START The records

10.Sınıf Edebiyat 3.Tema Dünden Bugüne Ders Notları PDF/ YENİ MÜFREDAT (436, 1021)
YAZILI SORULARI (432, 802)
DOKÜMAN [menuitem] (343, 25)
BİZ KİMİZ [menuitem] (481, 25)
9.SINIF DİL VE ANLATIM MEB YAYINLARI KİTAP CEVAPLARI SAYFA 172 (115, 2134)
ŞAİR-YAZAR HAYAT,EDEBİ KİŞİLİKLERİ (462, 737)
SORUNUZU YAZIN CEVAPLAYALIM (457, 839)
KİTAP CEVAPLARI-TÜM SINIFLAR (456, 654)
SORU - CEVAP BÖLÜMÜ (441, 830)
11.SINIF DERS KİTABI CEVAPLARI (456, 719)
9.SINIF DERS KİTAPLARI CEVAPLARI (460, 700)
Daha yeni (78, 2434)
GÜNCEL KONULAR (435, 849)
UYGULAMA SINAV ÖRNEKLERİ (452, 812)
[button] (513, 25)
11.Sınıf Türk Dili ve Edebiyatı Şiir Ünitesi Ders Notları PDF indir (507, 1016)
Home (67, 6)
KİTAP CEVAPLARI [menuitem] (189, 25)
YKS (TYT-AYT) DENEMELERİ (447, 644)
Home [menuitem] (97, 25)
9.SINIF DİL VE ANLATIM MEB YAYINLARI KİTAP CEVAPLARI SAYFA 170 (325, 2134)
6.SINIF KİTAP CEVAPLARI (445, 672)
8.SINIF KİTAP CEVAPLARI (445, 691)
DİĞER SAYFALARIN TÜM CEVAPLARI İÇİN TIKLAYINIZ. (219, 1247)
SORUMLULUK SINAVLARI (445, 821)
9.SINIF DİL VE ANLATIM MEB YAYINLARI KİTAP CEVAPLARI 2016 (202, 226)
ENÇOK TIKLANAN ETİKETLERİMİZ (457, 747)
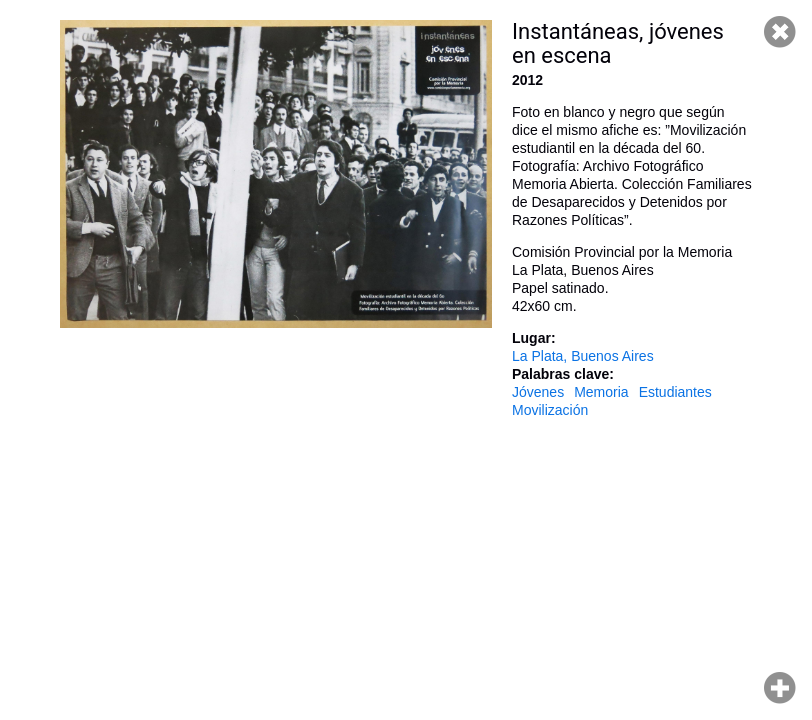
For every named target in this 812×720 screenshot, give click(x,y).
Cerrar (780, 32)
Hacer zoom (780, 688)
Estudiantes (675, 392)
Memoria (601, 392)
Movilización (550, 410)
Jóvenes (538, 392)
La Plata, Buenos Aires (583, 356)
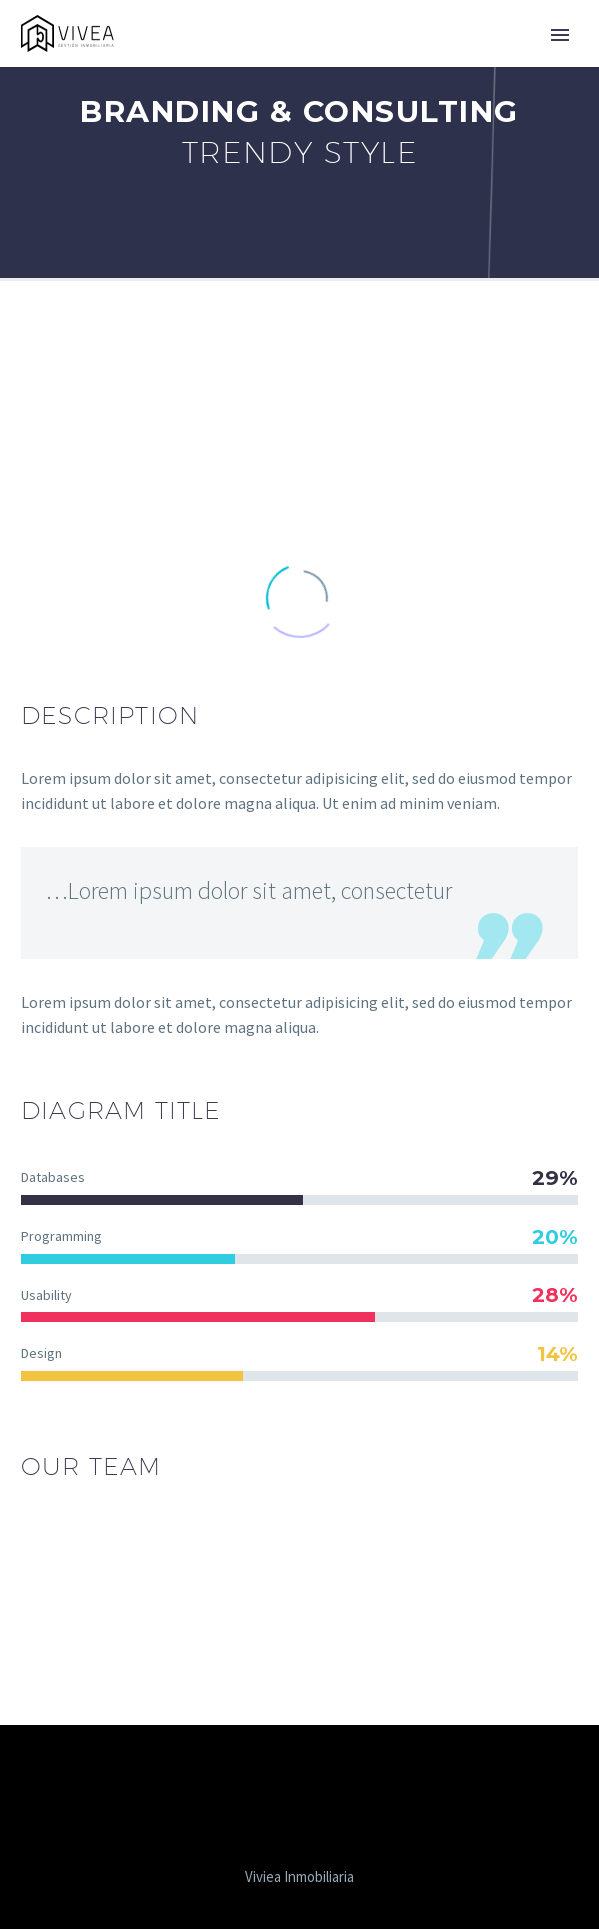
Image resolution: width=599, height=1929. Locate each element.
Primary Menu (560, 35)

END The records

# Exercise requirements:
A single number is the answer here: the count of lines in the material above holding the string "ANLATIM".

# Response area:
3